Monitor and notify when servers are down

Hoping someone can help me with this. I have a powershell script I use to ping servers and email me if they are down. This script is run every 15 minutes and if it finds a server that is down it records it in a text file. If the server was down at the next 15 minutes it won’t email me. It starts all over again after one hour. I want to replace the PS script with a Python script. Here is what I created using Python which works fine, but how do I tell it to not notify me about a server if that server was down the last time it checked, but will notify me if it’s been down for an hour?

import smtplib
from email.mime.text import MIMEText
from email.mime.multipart import MIMEMultipart
import os

server_account = 'MyEmail@outlook.com'
server_password = 'MyPassword'

servers = ('Server1', 'Server2', 'Server3', 'Server4')

for server in servers:
    respond = os.system("ping -n 1 " + server + " > nul")
    if respond == 1:
        msg = MIMEMultipart()
        msg["Subject"] = server + " is down"
        msg["From"] = "MyEmail@outlook.com"
        msg["To"] = "email1@outlook.com"
        body = MIMEText("Server " + server + " is down")
        msg.attach(body)
        smtp = smtplib.SMTP('smtp.office365.com',587)
        smtp.ehlo()
        smtp.starttls()
        smtp.login(server_account, server_password)
        smtp.sendmail(msg["From"], msg["To"].split(","), msg.as_string())
        smtp.quit()

You could have a JSON file that stores when each server was last checked and what its status file was then.
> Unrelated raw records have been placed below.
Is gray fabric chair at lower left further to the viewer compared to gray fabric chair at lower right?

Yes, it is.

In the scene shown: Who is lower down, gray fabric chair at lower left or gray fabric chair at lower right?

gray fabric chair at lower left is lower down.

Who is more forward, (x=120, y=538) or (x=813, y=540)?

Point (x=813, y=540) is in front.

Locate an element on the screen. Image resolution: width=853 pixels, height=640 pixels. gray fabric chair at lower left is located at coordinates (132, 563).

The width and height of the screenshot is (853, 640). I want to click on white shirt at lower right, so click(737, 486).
Use the json module to read the file, do the checks and update the statuses, and then write the file back out.

1 Like

Hi,

can you please elaborate on these two requirements:

  1. Notify me about a server if that server was down the last time it checked.
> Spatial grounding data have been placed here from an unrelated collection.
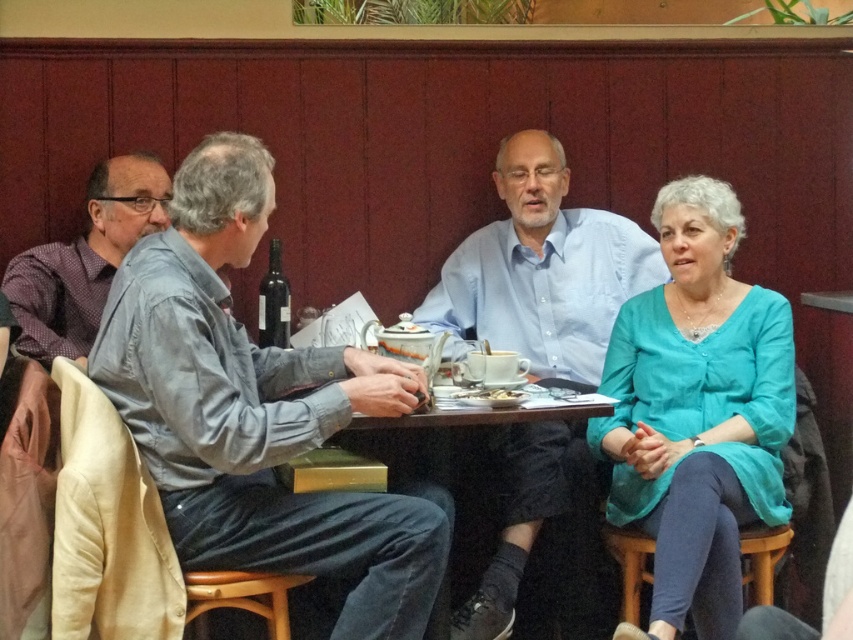 Can you confirm if gray cotton shirt at left is positioned to the right of plaid shirt at left?

Yes, gray cotton shirt at left is to the right of plaid shirt at left.

Identify the location of gray cotton shirt at left. The height and width of the screenshot is (640, 853). (258, 412).

Is point (178, 470) less distant than point (64, 291)?

Yes.

The image size is (853, 640). I want to click on gray cotton shirt at left, so click(258, 412).

Is point (193, 332) positioned in front of point (543, 220)?

That is True.

Identify the location of gray cotton shirt at left. The width and height of the screenshot is (853, 640). (258, 412).

The height and width of the screenshot is (640, 853). I want to click on gray cotton shirt at left, so click(x=258, y=412).

Which is in front, point (131, 374) or point (721, 237)?

Point (131, 374)

The width and height of the screenshot is (853, 640). I want to click on gray cotton shirt at left, so click(x=258, y=412).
    • This implies two check confirmations in a row that the server was down.
    • if so, send owner an email notification
    • if server is checked and it is not down, reset server fault counter
  2. Notify me if it’s been down for an hour.
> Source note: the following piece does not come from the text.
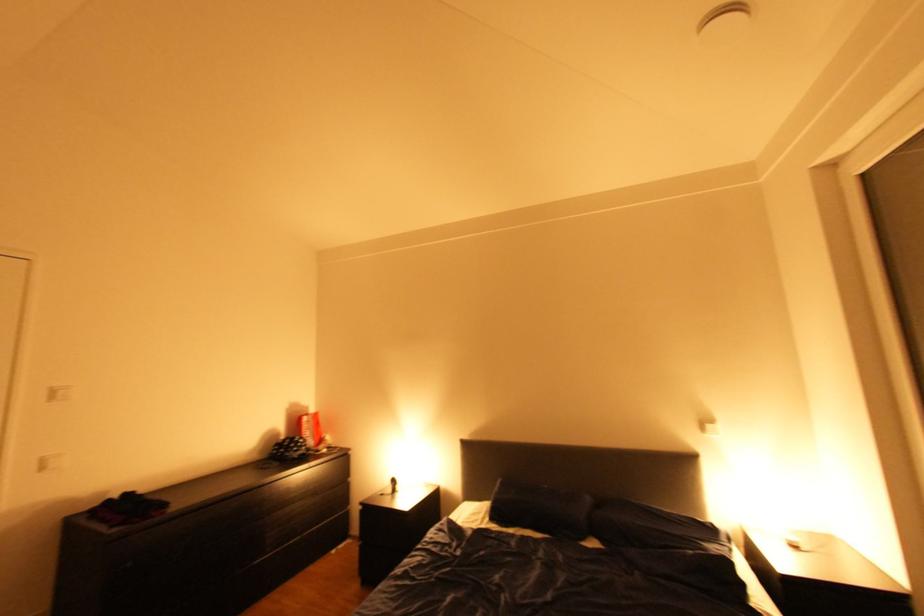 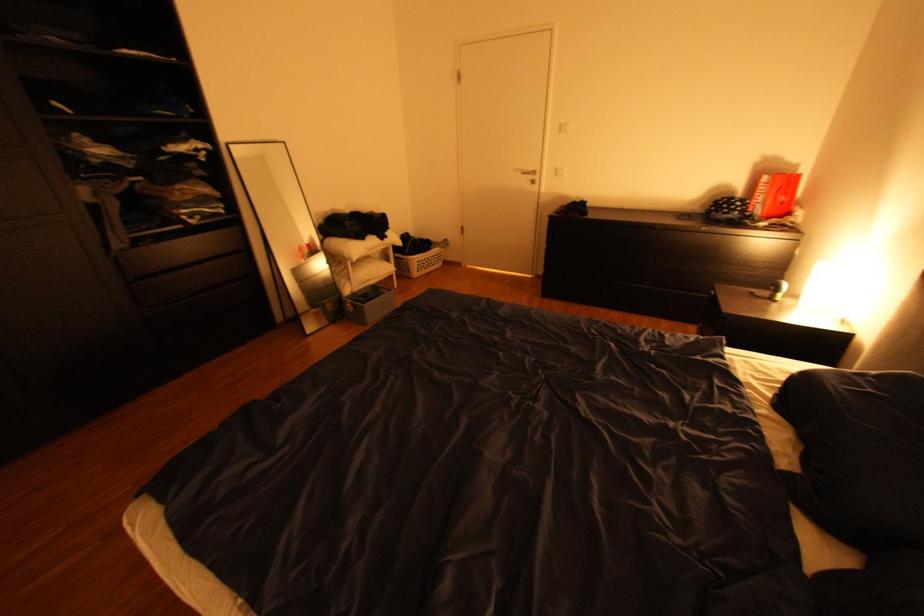 Locate, in the second image, the point that corresponds to (x=312, y=444) in the first image.

(748, 208)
    • This implies four check confirmations in a row that the server was down.
    • if so, send owner an email notification again
    • reset server fault counter

Summary:
Only send an email notification if fault counter is either 2 or 4 and not 3.

Is this about right? If not, please clarify.

Sorry @onePythonUser , I didn’t make that very clear. Let’s say Server1 is down, the Windows Scheduler runs the py script every 15 minutes so at the next check it emails me that Server1 is down. Now after another 15 minutes the Windows Scheduler runs the py script again and Server1 is still down. I don’t want it to email me. I want it to wait until Server1 has been down for one hour before it notifies me again. After 1hr 15min it checks again, I don’t want it to notify me, but after 2hrs I do want it to notify me if Server1 is still down.
So basically, if Server1 is down I want the initial email notification, but after that I only want to get notified every hour.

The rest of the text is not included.